The games took place over three days with a Sunday off in between. That’s a lot of dressing and undressing, getting wet and dry and wet again. And for some team members who haven’t yet reached their full potential and have to sit on the edge of the pool waiting for a chance to join in the fray, it’s got to be a bit of a drag.
But maybe not. These kids seem to love what they’re doing. They practice a couple of hours five days a week and never seem to tire of it. They sandwich in classes, volunteer activities and as much socializing as they can manage. In the off-season, most of them sign on to the swim team, the best way they know to stay in shape for water polo.

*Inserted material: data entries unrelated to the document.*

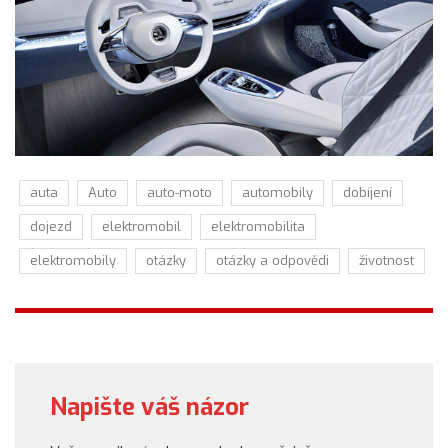
auta
Auto
auto-moto
automobily
dobíjení
dojezd
elektromobil
elektromobilita
elektromobily
otázky
otázky a odpovědi
životnost
Napište váš názor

These kids become very close. They’re like a family. They count on each other in the pool and out. They laugh and play and struggle together. And their parents, who loyally support them, seem to have formed their own close social circle.

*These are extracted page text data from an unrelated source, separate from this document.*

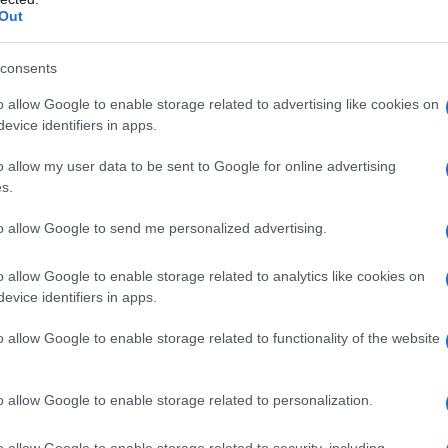
Out
azione e conseguente calo dei salari reali.
consents
o allow Google to enable storage related to advertising like cookies on
evice identifiers in apps.
catastrofica perché non hanno un piano. Non esiste
mos', ma solo un piano 'volvemos': il ritorno agli
o allow my user data to be sent to Google for online advertising
liberismo, alla maxisvalutazione, all'economia senza
s.
lle tariffe. Il loro piano è sempre lo stesso:
to allow Google to send me personalized advertising.
inata alle importazioni
».
o allow Google to enable storage related to analytics like cookies on
evice identifiers in apps.
o allow Google to enable storage related to functionality of the website
lontà di riportare l'Argentina ai tempi del
ta a queste latitudini come 'larga noche neoliberal',
o allow Google to enable storage related to personalization.
rente para la Victoria
Daniel Scioli,
che afferma:
la logica del mercato, tornare a un neoliberismo che
o allow Google to enable storage related to security, including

Last Friday, after playing extremely well in a hard-fought but losing battle in the tournament, a senior and one of the best players on the team, got out of the pool and told the coach he was finished. He walked away for good leaving behind a sterling high school record and with less than a month to go in his final season of play.
Reactions ranged from shock to sadness to anger from the coach, the players and the parents. Turns out this boy’s decision had been coming for a while. He’d been struggling to make himself go to practice. His parents dragged him out of bed to get him to that final game.

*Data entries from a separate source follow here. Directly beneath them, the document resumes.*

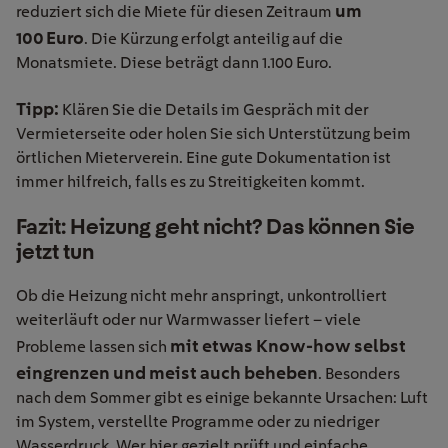
um
reduziert sich die Miete für diesen Zeitraum
100 Euro
. Die Kürzung erfolgt anteilig auf die
Monatsmiete. Diese beträgt dann 1.100 Euro.
Tipp:
Klären Sie die Details im Gespräch mit der
Vermieterseite oder holen Sie sich Unterstützung beim
örtlichen Mieterverein. Eine gute Dokumentation ist
immer hilfreich, falls es zu Streitigkeiten kommt.
Fazit: Heizung geht nicht? Das können Sie
jetzt tun
Ob die Heizung nicht mehr anspringt, unkontrolliert
weiterläuft oder nur Warmwasser liefert – viele
mit etwas Know-how selbst
Probleme lassen sich
eingrenzen und meist auch beheben
. Besonders
nach dem Sommer gibt es einige bekannte Ursachen: Luft
im System, verstellte Programme oder zu niedriger
Wasserdruck. Wer hier gezielt prüft und einfache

The water polo parents had plenty to say to each other about the situation, but none of them, including his parents, had any good answers. They weren’t sure what to do. Perhaps there was nothing they could do.
It got me to thinking about how very important a role athletics often plays in a student’s life. How a sport can become all-consuming for players, their families, their coaches. The degree of commitment required. When you sign up for a team, how much do you owe it to your teammates to stick with it through the season regardless of how difficult that may become? Does a star player have a larger commitment than a bench warmer? What’s the role of the coach? Should he welcome back someone who has walked away?
Lots of questions. No easy answers. Food for thought.